気持ちの問題かもしれないけど、鏡に手を添えてみる。
「じゃあ、いくよ」
これで現実の世界ともさよなら。
一日だけだったけど、本当に楽しかったな。
『「せぇのっっ!」』
わたしは【鏡の部屋】に戻るようにと、強く念じた。
また眩い光に包まれると思って目を閉じていたんだけど、一向にその気配がないから、そぉっと目を開いてみる。
そこは、現実の莉菜の部屋のままだった。
「あ、あれ!?」
机の卓上鏡を見れば、莉菜が首をすくめてお手上げってポーズしている。
どういうこと? 戻れないの?
「ど、どうしよう!?」
このままでいいわけがない。だってここは本来、莉菜がいるべき場所なんだから。
「も、もう一回やってみよう!」
そうやって何回も念じてみたけど、結果は同じ。わたしと莉菜が入れ替わることはなかった。
『もう、いいじゃん』
「え……?」
『今日はもう疲れたーっ。また明日試してもいいし、なんならもうしばらくこのままでもいいよ』
「ちょっと、このままでいいって……」
『この鏡はカメラ通話みたいで便利だね! これでお互いのこと話せるし。今日はもう寝よっ。おやすみーっ』
「り、莉菜!?」
疲れたって、そんな投げやりでいいの?
しかもしばらくこのままでもいいって、どういうこと?
わたしはリナではあるけれど、莉菜の心まではわからない。
見てて楽しそうとか、お母さんにきついこと言ってあとから悔やんでいるとか、そういうのは見て知っているから、わかる部分もあるんだけど、本当の心の中はわからないんだ。

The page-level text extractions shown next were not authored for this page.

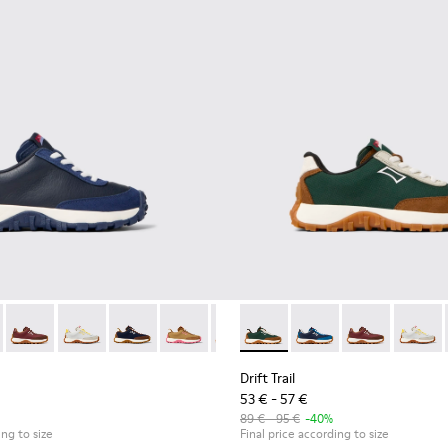
akers for kids
neakers for kids
e and leather sneakers for kids
 textile and leather sneakers for kids
 K800548-021 - Blue Leather and Nubuck Sneakers for Kids.
Trail - K800548-032 - Blue Textile and Leather Sneakers for Chil
Drift Trail - K800548-031 - Burgundy Textile and Nubuck Sneak
Drift Trail - K800548-029 - Multicolor Textile and Lea
Drift Trail - K800548-028 - Multicolor Textile 
Drift Trail - K800548-027 - Brown Texti
Drift Trail - K800548-025 - Multi
Drift Trail - K800548-025 - M
Drift Trail - K800548-020
Drift Trail - K800548-
Drift Trail - K800
Drift Trail - 
Drift Trail
Drift T
Drif
Drift Trail
53 € - 57 €
89 € - 95 €
-40%
ing to size
Final price according to size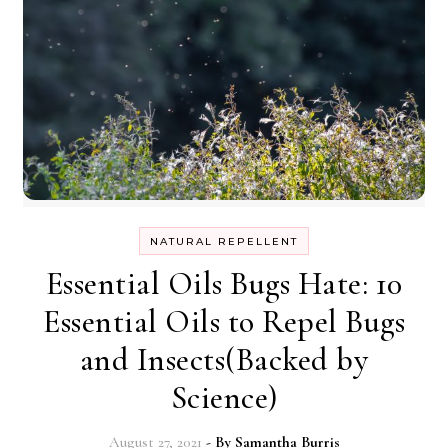
NATURAL REPELLENT
Essential Oils Bugs Hate: 10
Essential Oils to Repel Bugs
and Insects(Backed by
Science)
August 27, 2021
- By
Samantha Burris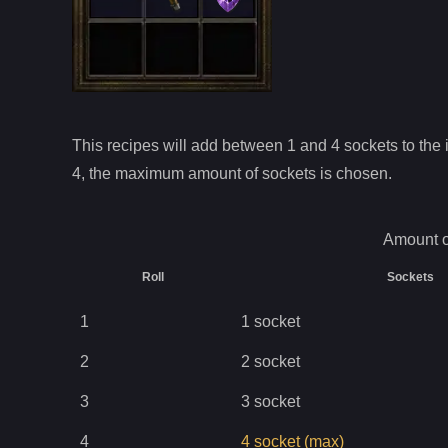
This recipes will add between 1 and
4
sockets to the i
4
, the maximum amount of sockets is chosen.
Amount o
Roll
Sockets
1
1
socket
2
2
socket
3
3
socket
4
4
socket
(max)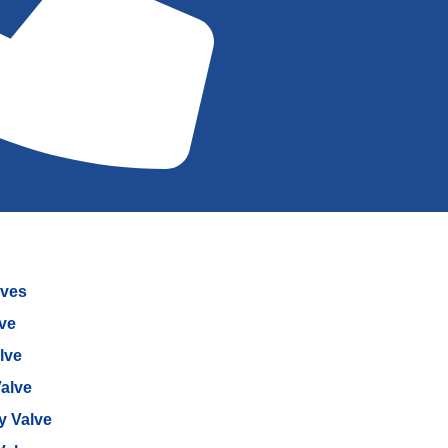
lves
lve
lve
alve
ly Valve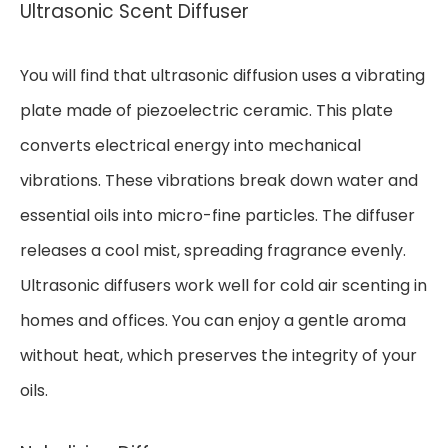
Ultrasonic Scent Diffuser
You will find that ultrasonic diffusion uses a vibrating
plate made of piezoelectric ceramic. This plate
converts electrical energy into mechanical
vibrations. These vibrations break down water and
essential oils into micro-fine particles. The diffuser
releases a cool mist, spreading fragrance evenly.
Ultrasonic diffusers work well for cold air scenting in
homes and offices. You can enjoy a gentle aroma
without heat, which preserves the integrity of your
oils.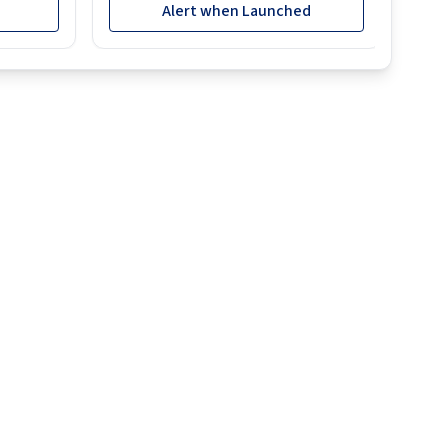
Alert when Launched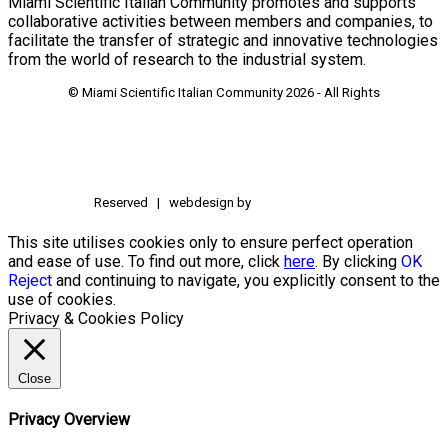
Miami Scientific Italian Community promotes and supports
collaborative activities between members and companies, to
facilitate the transfer of strategic and innovative technologies
from the world of research to the industrial system.
© Miami Scientific Italian Community
2026 - All Rights
Reserved | webdesign by
This site utilises cookies only to ensure perfect operation
and ease of use. To find out more, click
here
. By clicking
OK
Reject
and continuing to navigate, you explicitly consent to the
use of cookies.
Privacy & Cookies Policy
Close
Privacy Overview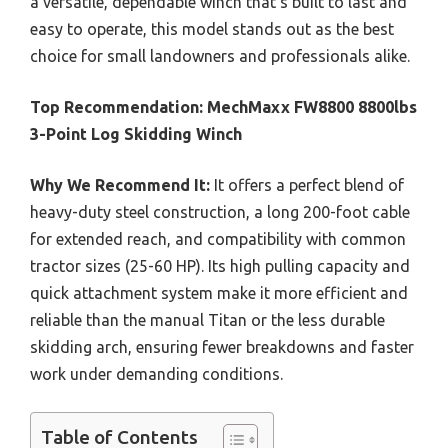
a versatile, dependable winch that’s built to last and
easy to operate, this model stands out as the best
choice for small landowners and professionals alike.
Top Recommendation:
MechMaxx FW8800 8800lbs
3-Point Log Skidding Winch
Why We Recommend It:
It offers a perfect blend of
heavy-duty steel construction, a long 200-foot cable
for extended reach, and compatibility with common
tractor sizes (25-60 HP). Its high pulling capacity and
quick attachment system make it more efficient and
reliable than the manual Titan or the less durable
skidding arch, ensuring fewer breakdowns and faster
work under demanding conditions.
Table of Contents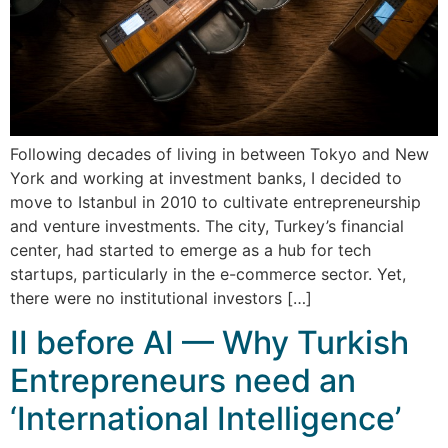
Following decades of living in between Tokyo and New
York and working at investment banks, I decided to
move to Istanbul in 2010 to cultivate entrepreneurship
and venture investments. The city, Turkey’s financial
center, had started to emerge as a hub for tech
startups, particularly in the e-commerce sector. Yet,
there were no institutional investors […]
II before AI — Why Turkish
Entrepreneurs need an
‘International Intelligence’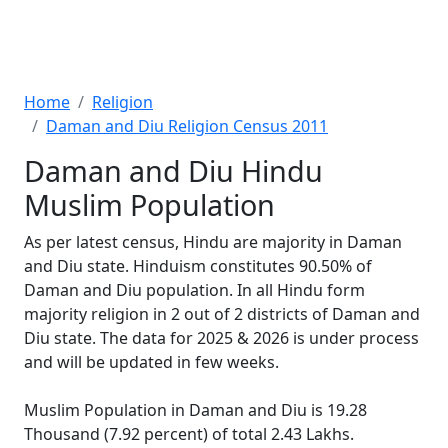
Home
Religion
Daman and Diu Religion Census 2011
Daman and Diu Hindu
Muslim Population
As per latest census, Hindu are majority in Daman
and Diu state. Hinduism constitutes 90.50% of
Daman and Diu population. In all Hindu form
majority religion in 2 out of 2 districts of Daman and
Diu state. The data for 2025 & 2026 is under process
and will be updated in few weeks.
Muslim Population in Daman and Diu is 19.28
Thousand (7.92 percent) of total 2.43 Lakhs.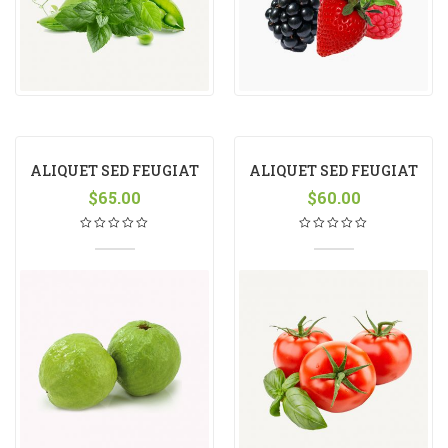
ALIQUET SED FEUGIAT
ALIQUET SED FEUGIAT
$
65.00
$
60.00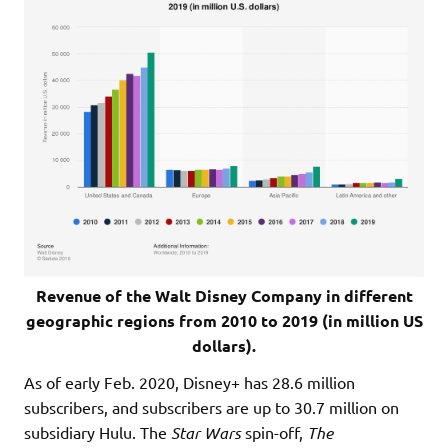
Revenue of the Walt Disney Company in different
geographic regions from 2010 to 2019 (in million US
dollars).
As of early Feb. 2020, Disney+ has 28.6 million
subscribers, and subscribers are up to 30.7 million on
subsidiary Hulu. The
Star Wars
spin-off,
The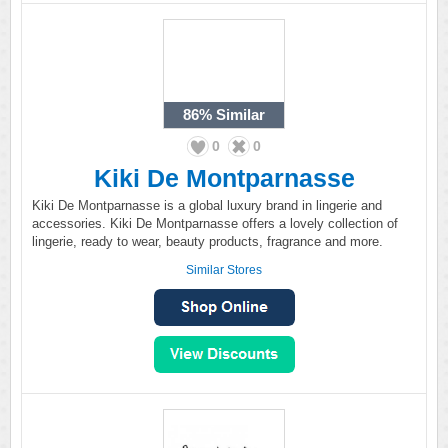
86%
Similar
0
0
Kiki De Montparnasse
Kiki De Montparnasse is a global luxury brand in lingerie and
accessories. Kiki De Montparnasse offers a lovely collection of
lingerie, ready to wear, beauty products, fragrance and more.
Similar Stores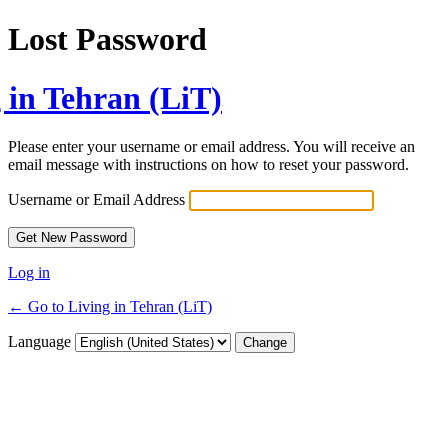
Lost Password
 in Tehran (LiT)
Please enter your username or email address. You will receive an
email message with instructions on how to reset your password.
Username or Email Address
Log in
← Go to Living in Tehran (LiT)
Language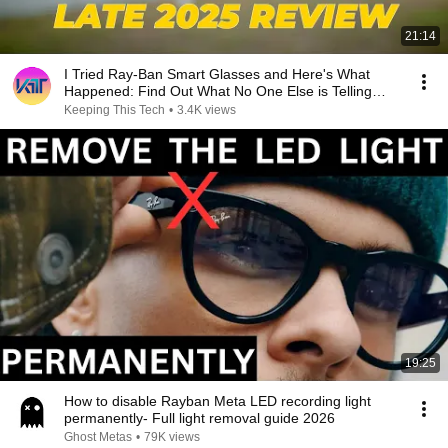
21:14
I Tried Ray-Ban Smart Glasses and Here's What
Happened: Find Out What No One Else is Telling
You!
Keeping This Tech
•
3.4K views
19:25
How to disable Rayban Meta LED recording light
permanently- Full light removal guide 2026
Ghost Metas
•
79K views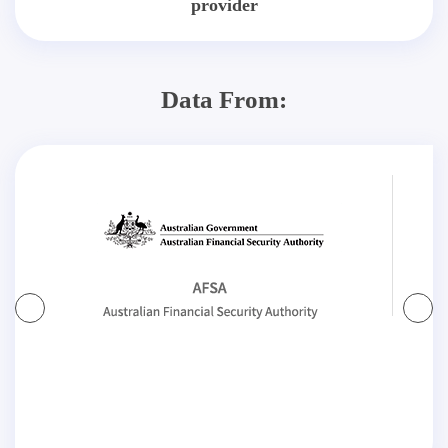
provider
Data From: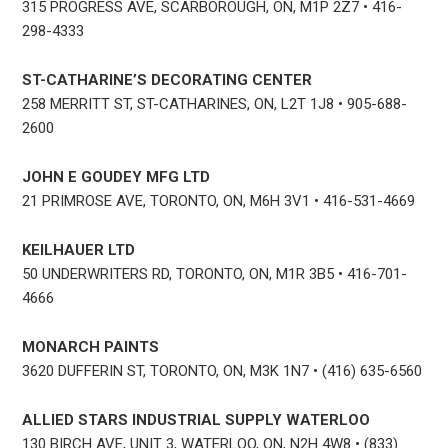
315 PROGRESS AVE, SCARBOROUGH, ON, M1P 2Z7 • 416-
298-4333
ST-CATHARINE’S DECORATING CENTER
258 MERRITT ST, ST-CATHARINES, ON, L2T 1J8 • 905-688-
2600
JOHN E GOUDEY MFG LTD
21 PRIMROSE AVE, TORONTO, ON, M6H 3V1 • 416-531-4669
KEILHAUER LTD
50 UNDERWRITERS RD, TORONTO, ON, M1R 3B5 • 416-701-
4666
MONARCH PAINTS
3620 DUFFERIN ST, TORONTO, ON, M3K 1N7 • (416) 635-6560
ALLIED STARS INDUSTRIAL SUPPLY WATERLOO
130 BIRCH AVE, UNIT 3, WATERLOO, ON, N2H 4W8 • (833)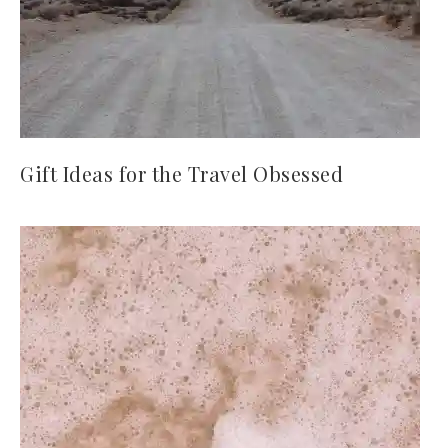
Gift Ideas for the Travel Obsessed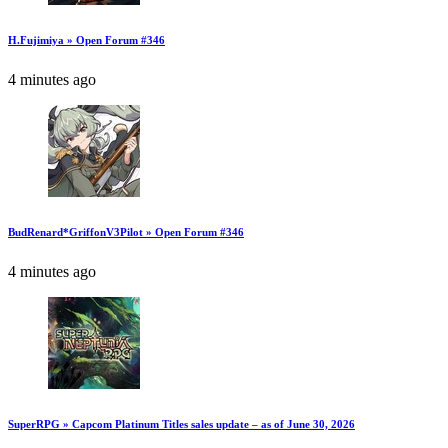
H.Fujimiya » Open Forum #346
4 minutes ago
BudRenard*GriffonV3Pilot » Open Forum #346
4 minutes ago
SuperRPG » Capcom Platinum Titles sales update – as of June 30, 2026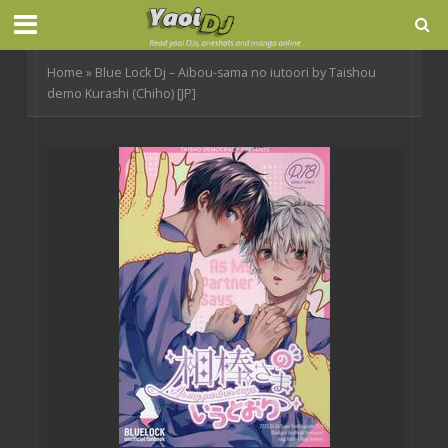
Home
»
Blue Lock Dj – Aibou-sama no iutoori by Taishou
demo Kurashi (Chiho) [JP]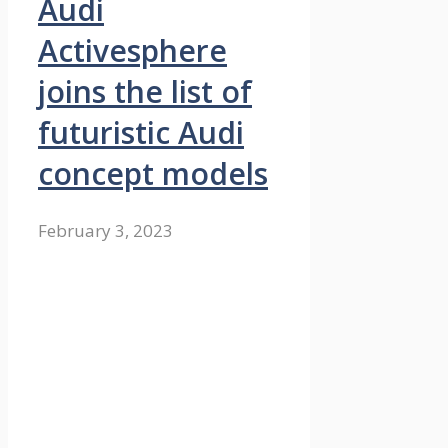
Audi
Activesphere
joins the list of
futuristic Audi
concept models
February 3, 2023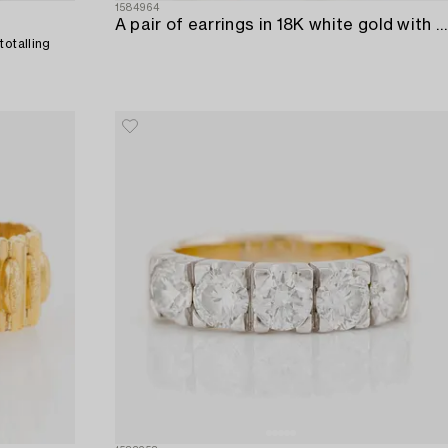
1584964
A pair of earrings in 18K white gold with round brilliant-cut diamonds.
totalling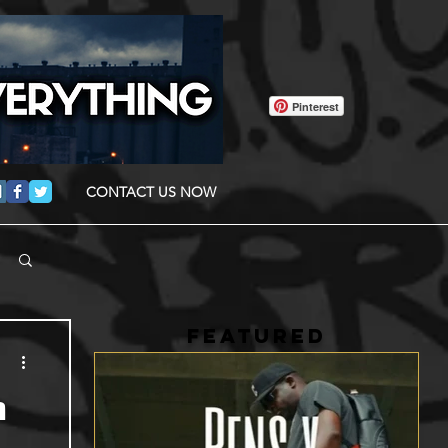
Pinterest
CONTACT US NOW
FEATURED
a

だから莉菜が今、なにを考えているのか、まったくわからない。
莉菜はもう鏡の前から離れてしまったみたいで、こちらから様子を伺うことはできない。
向こうは見えているんだろうけどね。
「とりあえず、明日もう一回、挑戦してみよう」
早く元に戻らなくちゃって思う一方で、心のどこかでまだこっちにいられるんだってことを、嬉しく思ってしまっている自分がいるのに、気づかないふりをしようとした。